Proof of Reserves (PoR) is an independent audit conducted by a third party to confirm that a custodian or entity holds sufficient reserves for all its depositors’ balances. This audit is an important step in the regulatory process and helps ensure customers and the public have transparency on fund availability.
Although Proof-of-Reserves has been around for years, it only became popular in the crypto space following the collapse of the former world’s second-largest crypto exchange, FTX. Binance founder Changpeng Zhao announced that his company would use Proof-of-Reserves to facilitate complete transparency. Soon, numerous crypto platforms like CryptoCom and Coinbase followed suit.
PoR helps minimize risks associated with centralized exchanges investing customer funds into other companies and provides assurance against financial crises.
How PoR audits works with crypto companies
Proof-of-Reserves (PoR) audits verify that the custodian has sufficient assets to cover its depositors’ balances. The independent audit is conducted by a third-party auditor, who will take a snapshot of all account balances and convert them into a Merkle tree structure for more straightforward processing.
The auditor will then use various methods, such as cryptographic message signing and instructed movement of funds, to verify ownership of the user address. If the balances match those forms of discovery, PoR is verified, and the exchange has proven that it holds all deposited assets in totality.
Some top exchanges that use PoR are:
7. Huobi Global
Methods of PoR verification
Cryptographic Message Signing (CMS) is a form of PoR verification in which an auditor provides the exchange a unique message to sign using their associated private key(s) cryptographically. This process involves the auditor providing the exchange with an encrypted message containing information about each account’s balance and its associated public key. The exchange must then sign this message using its private key, which can be verified against the public key provided.
The “instructed movement of funds” method is another form of PoR verification in which the exchange performs a transaction where it moves a specific amount from a public key/address at a specific time and obtains the transactional hash to verify the instructed transaction on the respective blockchain.

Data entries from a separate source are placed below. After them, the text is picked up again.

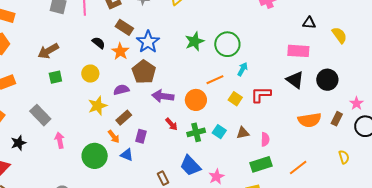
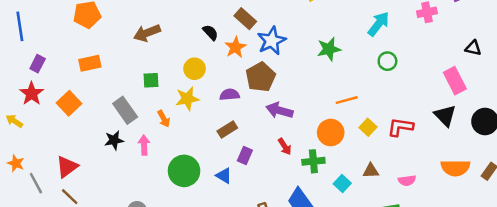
green circle: (227, 44) -> (387, 61), moved, size x0.6
pink rectangle: (298, 51) -> (455, 81), turned 50
cyan arrow: (243, 69) -> (378, 24), moved, size x1.5
green square: (55, 77) -> (151, 80), moved
orange circle: (196, 100) -> (331, 133), moved
yellow star: (98, 106) -> (187, 99), moved
cyan square: (219, 132) -> (342, 183), moved
orange arrow: (114, 137) -> (164, 119), moved
pink semicircle: (265, 139) -> (407, 181), moved, turned 72
black star: (19, 143) -> (114, 140), moved

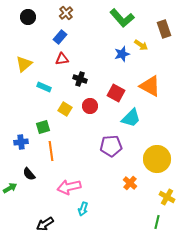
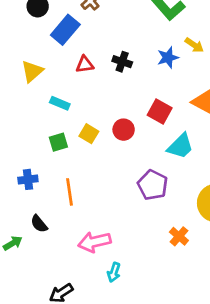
blue rectangle: (60, 37) -> (65, 30), moved, size x1.5
black cross: (80, 79) -> (122, 62), moved
green square: (43, 127) -> (58, 142), moved
purple pentagon: (111, 146) -> (153, 185), turned 30

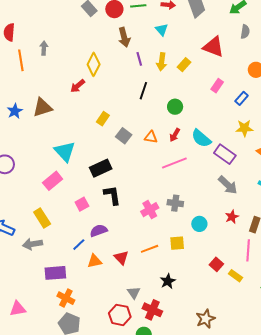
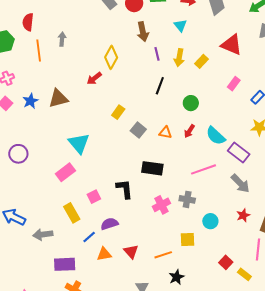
pink line: (174, 163) -> (204, 169), moved
black rectangle: (101, 168) -> (152, 168), moved, turned 30
yellow rectangle: (42, 218) -> (72, 213), moved
orange line: (150, 249) -> (163, 255), moved

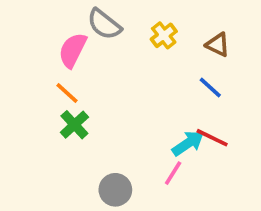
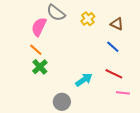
cyan arrow: (188, 143) -> (84, 80), moved
pink line: (173, 173) -> (123, 93), moved, turned 64

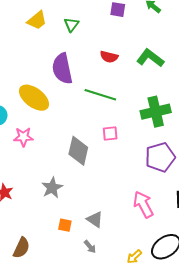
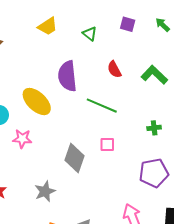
green triangle: (71, 24) -> (90, 34), moved, turned -35
red semicircle: (109, 57) -> (114, 69), turned 42
green cross: (156, 112) -> (154, 128), size x0.5

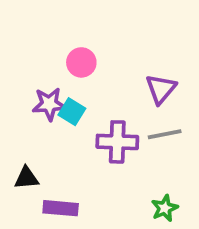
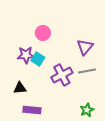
purple cross: (117, 142) -> (62, 75), turned -30
black triangle: (26, 178) -> (20, 88), moved

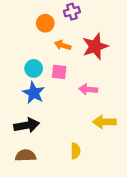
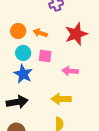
orange circle: (45, 23) -> (18, 31), moved
orange arrow: (63, 45) -> (40, 33), moved
yellow arrow: (104, 122) -> (61, 99), moved

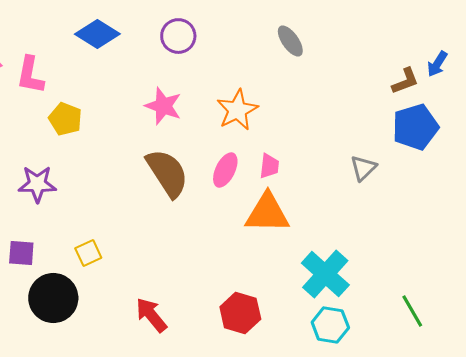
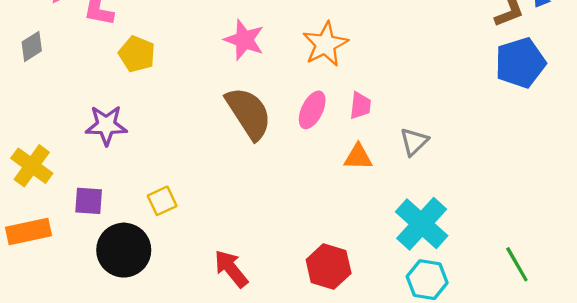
gray triangle: (363, 168) -> (414, 142), moved
orange triangle: (267, 213) -> (358, 157), size x0.6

Search addresses on block explorer for PoR verification
Search addresses on a block explorer are an important and effective way to verify proof of reserves (PoR) for any crypto company. A block explorer is an online tool that allows users to search the blockchain and view detailed information about transactions, addresses, blocks, and more.
By searching an address on a block explorer, users can get information like the total amount of crypto held in that address and the number of incoming and outgoing transactions associated with it. This information can be used to verify the PoR status of an exchange or custodian, as it allows users to see if the amounts of assets being held align with what is reported on their balance sheet.
What is Merkle Tree?
Merkle tree, also known as a hash tree, is a type of data structure used for efficient and secure verification of large sets of digital data. This data structure is commonly used in cryptocurrency, allowing users to quickly and securely verify that a large set of transactions or blocks are valid.
Merkle trees are composed of a root node, which is the sum total of all transactions in the set, and a number of leaf nodes. Leaf nodes are individual transactions or blocks, each with its own identifier, allowing for efficient verification. To verify that a particular transaction or block is part of the set, users must follow the path from the root node to the leaf node and compare the identifiers. If they match, then the transaction or block is valid.
Verifying that your account has been audited
Verifying that your account has been audited with Proof of Reserves (PoR) requires several steps. Here is an overview of the process:
1. Obtain a cryptographic message from the auditor. The auditor will provide a unique encrypted message containing information about each account’s balance and associated public key. This message should be securely stored.
2. Have the custodian sign this message using their associated private keys cryptographically. This must be done to prove they have ownership of the user address.
3. Use a block explorer to search for the addresses associated with each account and verify that the balance matches what is reported on the encrypted message.
4. Once the address balances match what is reported in the encrypted message, you can be sure that your funds are safe.
Why knowing Proof-of-Reserves is important
As a crypto user and investor, you need to know the exchange’s proof-of-reserves for five reasons:
1. PoR gives you transparency – Knowing an exchange’s proof-of-reserves lets you see how much money they have and if they can keep their promises.
2. PoR helps with security – By verifying that the assets in the exchange’s custody match up with what is reported on its balance sheet, it means no one can take your funds without the proper private keys.
3. PoR builds trust – When you know that an exchange has enough funds to back up its claims, you are more likely to trust them with its assets. And trust is important when it comes to money.
4. PoR keeps your funds safe – PoR verification helps ensure that your money isn’t stolen or mishandled by checking if everything matches up correctly.
5. You can verify balances easily by using a block explorer, you can search for addresses associated with each account and check whether or not the balance matches what is reported in the encrypted message from the auditor.
Knowing about proof-of-reserves is important to ensure that your funds are safe and secure when dealing with crypto companies. This process helps protect customers from fraudsters who may try to take advantage of unsuspecting investors by falsely claiming they have more money in reserve than they actually do. With PoR audits being implemented at some of the top exchanges worldwide, it’s clear that this practice is becoming increasingly popular as a way to keep customer accounts safe and secure.